Associations between sociodemographic and lifestyle factors, and EAA

We performed hierarchical multivariable regressions to assess the association between sociodemographic and lifestyle factors and each of the four age acceleration parameters. Here, we estimated the minimally biased effect size for each block of covariates by excluding as much as possible, the potential mediators of the variables in the covariate block. As shown in Fig. 1, we estimated the effects of four cumulative blocks of covariates including:

  1. i.

    Model 1: chronological age and sex;

  2. ii.

    Model 2: model 1 + educational level, household wealth index and urbanization (socioeconomic);

  3. iii.

    Model 3: model 2 + smoking, alcohol consumption and physical activity (lifestyle) and

  4. iv.

    Model 4: model 3 + BMI (secondary lifestyle).

We report the effect estimate of a covariate as the effect in the model containing the block at the highest hierarchy. For instance, the effect estimate of sex, wealth, alcohol, and BMI will be derived from models 1, 2, 3 and 4, respectively.

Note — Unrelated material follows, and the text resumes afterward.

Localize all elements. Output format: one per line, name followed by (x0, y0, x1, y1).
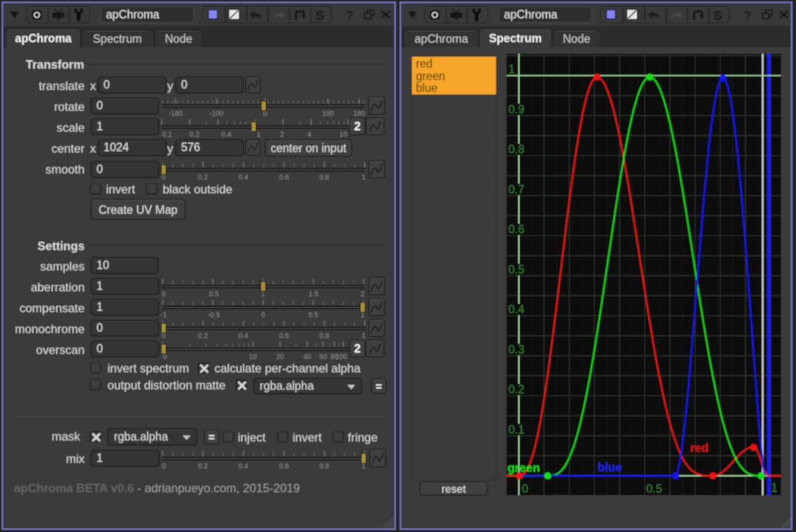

We primarily modelled covariates in two categories: sex (male vs. female), educational level (secondary and tertiary vs. others), wealth index (richest third vs. lower two-thirds), urbanization (urban vs. rural), smoking (former and current smokers vs. never smokers), alcohol consumption (high risk vs. low risk), physical activity (lowest third vs. upper two-thirds) and BMI (≥ 25 vs. <25 kg m−2). We additionally tested polynomials of physical activity (model 3) and BMI (model 4) for potential non-linearity in relation to EAA. We performed collinearity tests for the fully adjusted EEA models and observed minimal evidence for multi-collinearity (variance inflation factor, VIF range 1.1–1.9).

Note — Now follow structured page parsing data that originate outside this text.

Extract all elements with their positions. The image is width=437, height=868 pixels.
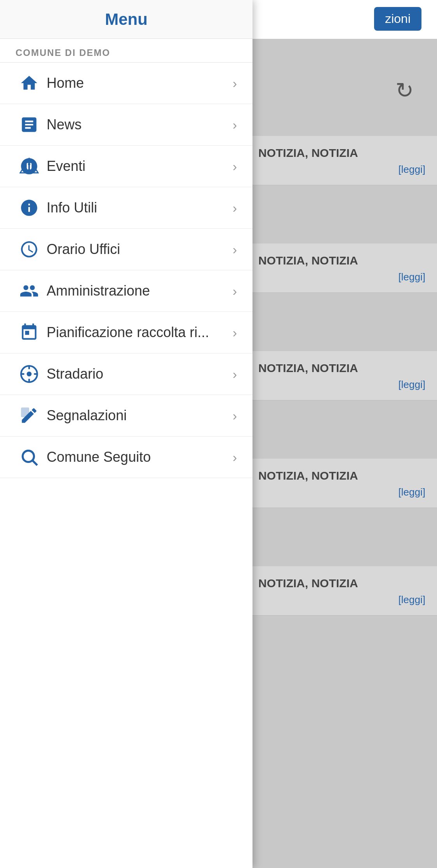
svg-point-3 (31, 168, 33, 170)
menu-items-list: Home › News › (0, 63, 252, 478)
bg-news-list: NOTIZIA, NOTIZIA [leggi] NOTIZIA, NOTIZI… (247, 136, 437, 616)
chevron-right-icon-segnalazioni: › (233, 408, 237, 423)
sidebar-item-amministrazione[interactable]: Amministrazione › (0, 270, 252, 312)
sidebar-item-label-pianificazione: Pianificazione raccolta ri... (47, 324, 229, 341)
chevron-right-icon-admin: › (233, 284, 237, 299)
chevron-right-icon-pianificazione: › (233, 325, 237, 340)
bg-news-title-3: NOTIZIA, NOTIZIA (258, 360, 425, 376)
bg-news-card-4: NOTIZIA, NOTIZIA [leggi] (247, 459, 437, 508)
sidebar-item-pianificazione[interactable]: Pianificazione raccolta ri... › (0, 312, 252, 353)
clock-icon (16, 240, 43, 259)
refresh-icon[interactable]: ↻ (395, 78, 414, 103)
search-icon (16, 447, 43, 467)
svg-point-5 (27, 372, 32, 377)
bg-news-link-3[interactable]: [leggi] (258, 379, 425, 391)
bg-news-card-5: NOTIZIA, NOTIZIA [leggi] (247, 566, 437, 616)
sidebar-item-home[interactable]: Home › (0, 63, 252, 104)
chevron-right-icon-info: › (233, 200, 237, 216)
menu-header: Menu (0, 0, 252, 39)
svg-marker-0 (20, 158, 38, 173)
svg-point-1 (28, 163, 30, 165)
bg-news-link-2[interactable]: [leggi] (258, 271, 425, 283)
bg-news-card-1: NOTIZIA, NOTIZIA [leggi] (247, 136, 437, 185)
bg-news-title-2: NOTIZIA, NOTIZIA (258, 253, 425, 268)
sidebar-item-label-stradario: Stradario (47, 366, 229, 382)
map-icon (16, 364, 43, 384)
calendar-icon (16, 323, 43, 342)
home-icon (16, 73, 43, 93)
bg-news-link-4[interactable]: [leggi] (258, 486, 425, 498)
news-icon (16, 115, 43, 134)
sidebar-item-label-home: Home (47, 75, 229, 91)
chevron-right-icon-orario: › (233, 242, 237, 257)
bg-news-title-1: NOTIZIA, NOTIZIA (258, 145, 425, 160)
chevron-right-icon-news: › (233, 117, 237, 132)
sidebar-item-label-info-utili: Info Utili (47, 200, 229, 216)
menu-section-label: COMUNE DI DEMO (0, 39, 252, 63)
svg-point-11 (23, 451, 34, 462)
sidebar-item-info-utili[interactable]: Info Utili › (0, 187, 252, 229)
svg-line-12 (33, 461, 37, 465)
bg-news-link-1[interactable]: [leggi] (258, 164, 425, 176)
admin-icon (16, 281, 43, 301)
sidebar-item-stradario[interactable]: Stradario › (0, 353, 252, 395)
sidebar-item-label-comune-seguito: Comune Seguito (47, 449, 229, 465)
eventi-icon (16, 157, 43, 176)
bg-news-link-5[interactable]: [leggi] (258, 594, 425, 606)
chevron-right-icon-comune: › (233, 450, 237, 465)
sidebar-item-label-segnalazioni: Segnalazioni (47, 407, 229, 424)
sidebar-item-comune-seguito[interactable]: Comune Seguito › (0, 437, 252, 478)
sidebar-item-eventi[interactable]: Eventi › (0, 146, 252, 187)
svg-point-2 (25, 168, 27, 170)
bg-header-button[interactable]: zioni (374, 7, 421, 31)
sidebar-item-label-orario-uffici: Orario Uffici (47, 241, 229, 257)
bg-news-title-5: NOTIZIA, NOTIZIA (258, 576, 425, 591)
bg-news-title-4: NOTIZIA, NOTIZIA (258, 468, 425, 483)
menu-overlay: Menu COMUNE DI DEMO Home › News › (0, 0, 252, 868)
svg-rect-10 (21, 407, 29, 417)
sidebar-item-news[interactable]: News › (0, 104, 252, 146)
sidebar-item-label-amministrazione: Amministrazione (47, 283, 229, 299)
sidebar-item-orario-uffici[interactable]: Orario Uffici › (0, 229, 252, 270)
menu-title: Menu (105, 10, 148, 29)
chevron-right-icon-eventi: › (233, 159, 237, 174)
sidebar-item-label-eventi: Eventi (47, 158, 229, 174)
info-icon (16, 198, 43, 217)
edit-icon (16, 406, 43, 425)
bg-news-card-2: NOTIZIA, NOTIZIA [leggi] (247, 244, 437, 293)
sidebar-item-segnalazioni[interactable]: Segnalazioni › (0, 395, 252, 437)
chevron-right-icon-stradario: › (233, 367, 237, 382)
sidebar-item-label-news: News (47, 117, 229, 133)
chevron-right-icon: › (233, 76, 237, 91)
bg-news-card-3: NOTIZIA, NOTIZIA [leggi] (247, 351, 437, 400)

We further performed subgroup analyses by age group (cut-off at median value; > 41 vs. ≤ 41 years), sex and urbanization as the major potential modifiers and tested between-group differences via multiplicative interaction terms between the EAA and each modifier in the model. In sensitivity analyses, we tested robustness of PhenoAA and GrimAA effect estimates to adjustment for leukocyte proportions, and performed partial Spearman correlations of the covariates with each DNAm surrogate component of GrimAA. Results of regression analyses are presented as changes in mean EAA and their 95% CIs in relation to each risk factor.

Associations between EAA and cardio-metabolic phenotypes

We regressed each of the cardiometabolic phenotypes—MetS, single components and severity score—on the standardized values of each EAA. We used binomial logistic regression for MetS and each component, and ordinal logistic regression for MetS severity. In these models, we had two levels of main covariate adjustments. First, we adjusted for chronological age. Second, we additionally adjusted for sex, socioeconomic and lifestyle factors corresponding to model 3 in the EAA outcome model. In sensitivity analyses, we additionally adjusted for BMI (all EAA) and leukocyte proportions (PhenoAA and GrimAA). We also regressed MetS outcomes on each DNAm surrogate of plasma protein components of GrimAA independently of demographic, socioeconomic and lifestyle factors, to identify specific associations with GrimAA components. We also performed collinearity tests for the fully adjusted MetS models and observed minimal evidence for multi-collinearity (VIF range 1.1–1.8).

We also tested effect modification by age group, sex and urbanization using the primary MetS logistic models, and tested between-group differences via multiplicative interaction terms between the EAA and each modifier in the model. Results of regression analyses are presented as ORs of MetS (or components) and 95% CIs in relation to each EAA measure.